Watercolor sketch of a hospital's therapeutic garden
The Jacarandá Garden at San Borja Arriarán, a public hospital in Santiago. / image: Kat Shiffler

I was drawn to landscape architecture out of a specific desire to create healthcare environments that help people heal. As I finish my second year of graduate school at the University of Michigan, I find myself working from an improvised home office instead of the design studio. My desk looks out upon a modest park, where I see record numbers of people walking, running, and sitting—absorbing the benefits of urban greenspace in these anxious times. Today, the universal importance of therapeutic design is thrown into high relief as the whole world is transformed into one big waiting room.

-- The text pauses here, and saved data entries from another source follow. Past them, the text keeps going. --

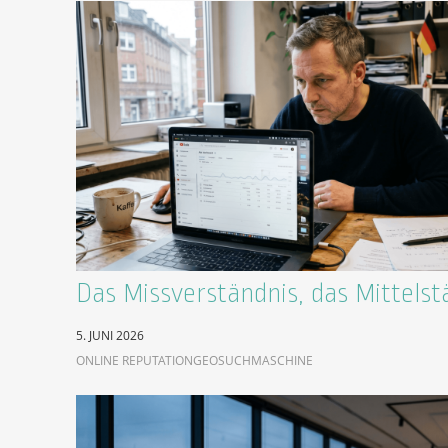
Das Missverständnis, das Mittelst
5. JUNI 2026
ONLINE REPUTATION
GEO
SUCHMASCHINE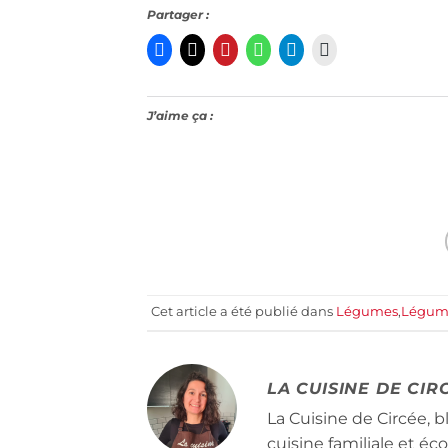
Partager :
J’aime ça :
Cet article a été publié dans
Légumes
,
Légume
LA CUISINE DE CIR
La Cuisine de Circée, b
cuisine familiale et é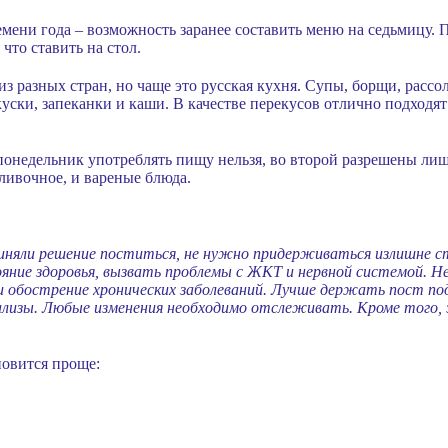
емени года – возможность заранее составить меню на седьмицу. 
что ставить на стол.
из разных стран, но чаще это русская кухня. Супы, борщи, рассо
уски, запеканки и каши. В качестве перекусов отлично подходя
понедельник употреблять пищу нельзя, во второй разрешены лиш
сливочное, и вареные блюда.
риняли решение поститься, не нужно придерживаться излишне с
ояние здоровья, вызвать проблемы с ЖКТ и нервной системой.
и обострение хронических заболеваний. Лучше держать пост под
нализы. Любые изменения необходимо отслеживать. Кроме того,
новится проще:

In December, I traveled to Chile to check out some inspirational healthcare gardens and meet with staff from Fundación Cosmos, a Santiago-based NGO that focuses on the ecological and socially sustainable development of parks. I interviewed the foundation’s principals on their work, philosophy, and the state of the landscape architecture profession in Chile, and am sharing the conversation, with my translation into English, here on The Field.

What inspires you to do this work?

We are inspired to live in harmony with the environment, conscious of our interdependence with all living beings and our responsibility for the protection of ecological integrity which sustains life on earth. This is our vision as a foundation.